Tuntutan 1,6 Tahun untuk Tiga Terdakwa Hibah GMIM: Pembela Bongkar Fakta yang Diabaikan Jaksa
Kuasa hukum menantang kesimpulan jaksa dan mengungkap fakta sidang yang dianggap tidak masuk dalam tuntutan.

FORUM ADIL, Manado — Sidang kasus dugaan korupsi dana hibah GMIM kembali menjadi pusat perhatian publik Sulawesi Utara. Jaksa Penuntut Umum (JPU) menuntut tiga terdakwa—Jeffry Korengkeng, Steve Kepel, dan Asiano Gamy Kawatu—dengan hukuman 1 tahun 6 bulan penjara. Selain pidana tubuh, jaksa juga menuntut denda dan menetapkan para terdakwa tetap berada dalam tahanan selama proses hukum berjalan.
Tuntutan ini memicu reaksi tajam dari tim pembela, khususnya dari kuasa hukum Jeffry Korengkeng. Mereka menilai ada fakta penting persidangan yang tidak masuk dalam uraian jaksa.
Pembela Soroti Pernyataan Jaksa: “Tidak Menikmati Uang Korupsi”
Dalam pembacaan tuntutan, jaksa menyatakan bahwa Jeffry Korengkeng tidak menikmati hasil korupsi.
Pernyataan ini menjadi titik keberatan utama tim pembela. Mereka menilai bahwa pernyataan tersebut justru menguatkan argumen bahwa klien mereka tidak menerima aliran dana hibah tersebut.
Kuasa hukum menyebut bahwa fakta ini seharusnya memperberat pertimbangan jaksa untuk mengurangi atau bahkan membatalkan tuntutan. Karena itu, mereka menilai tuntutan 1,6 tahun tidak mencerminkan konstruksi fakta persidangan.
Keberatan Lain: Kejanggalan Prosedur & Inkonsistensi Saksi
Tim pembela juga menyinggung sejumlah kejanggalan yang muncul dalam proses sidang sebelumnya.
Beberapa saksi memberikan keterangan yang berubah-ubah terkait mekanisme pencairan dana hibah. Inkonsistensi ini telah mendapat perhatian hakim, namun tidak muncul dalam poin tuntutan jaksa.
Selain itu, pembela menyoroti teknis administrasi hibah yang seharusnya berada pada ranah pemerintah daerah, bukan penerima hibah. Mereka menilai bahwa kerancuan prosedur tidak bisa otomatis membebankan kesalahan kepada para terdakwa.
Reaksi Publik dan Dampak terhadap GMIM
Kasus hibah GMIM membawa dampak besar dalam lingkup gereja dan pemerintahan.
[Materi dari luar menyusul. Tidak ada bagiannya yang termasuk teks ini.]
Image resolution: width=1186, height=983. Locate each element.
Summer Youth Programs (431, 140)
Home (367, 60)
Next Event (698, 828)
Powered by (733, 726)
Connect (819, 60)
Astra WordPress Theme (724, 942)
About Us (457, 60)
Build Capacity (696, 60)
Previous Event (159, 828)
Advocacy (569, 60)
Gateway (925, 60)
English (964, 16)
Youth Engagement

Jemaat mengikuti proses ini dengan ketat karena dana hibah yang disalurkan pemerintah seharusnya menunjang kegiatan pelayanan, pendidikan, dan sosial.
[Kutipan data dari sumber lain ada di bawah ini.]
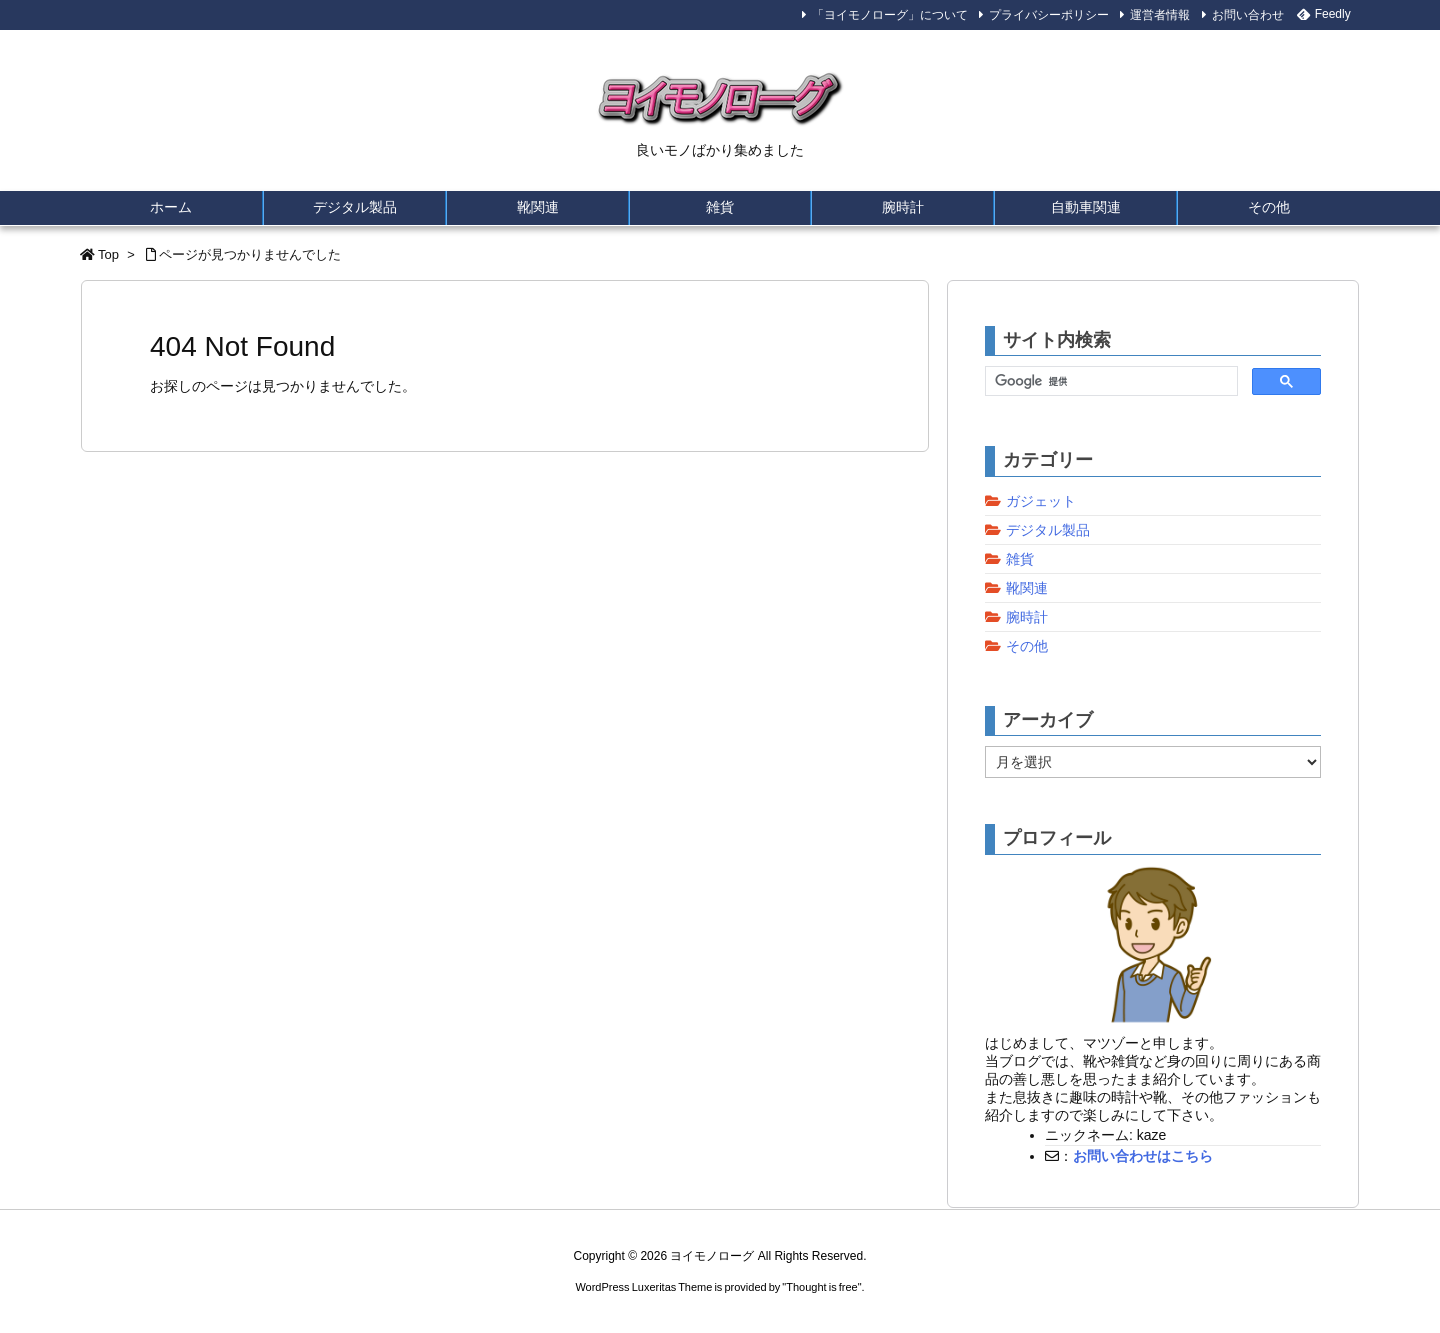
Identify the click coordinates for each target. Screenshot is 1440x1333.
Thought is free (821, 1287)
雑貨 (1020, 559)
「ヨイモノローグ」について (890, 15)
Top (108, 254)
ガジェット (1041, 501)
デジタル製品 (1048, 530)
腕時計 (1027, 617)
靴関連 (1027, 588)
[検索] (1109, 382)
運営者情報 (1160, 15)
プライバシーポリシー (1049, 15)
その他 (1027, 646)
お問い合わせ (1248, 15)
Tuntutan yang dinilai “tidak sepenuhnya selaras dengan fakta” menimbulkan pertanyaan publik. Banyak pihak berharap persidangan mengungkap alur distribusi dana secara jelas agar kepercayaan jemaat tidak semakin turun.
Analisis FORUM ADIL
Kasus hibah GMIM berada pada titik krusial. Fakta bahwa salah satu terdakwa disebut “tidak menikmati uang korupsi” mengubah narasi besar kasus ini.
Hal ini membangun pertanyaan penting:
- Apakah seluruh posisi terdakwa sama kuatnya dalam struktur dugaan tindak pidana?
- Apakah mekanisme hibah yang rumit mengaburkan perbedaan antara kesalahan administratif dan tindak pidana?
- Mengapa inkonsistensi saksi dan fakta persidangan tidak memberi pengaruh signifikan pada tuntutan?
Jawaban terhadap pertanyaan tersebut menjadi kunci bagi publik untuk memahami arah putusan nantinya.
Sidang akan berlanjut dengan agenda pembelaan (pledoi) dari masing-masing terdakwa. Publik Sulawesi Utara menantikan apakah majelis hakim akan mempertimbangkan fakta-fakta yang disebut pembela sebagai “diabaikan”, atau tetap mengikuti konstruksi tuntutan jaksa.
Kasus hibah GMIM bukan hanya soal hukum. Ini soal kepercayaan publik, integritas lembaga, dan kepastian penggunaan dana hibah di Sulawesi Utara.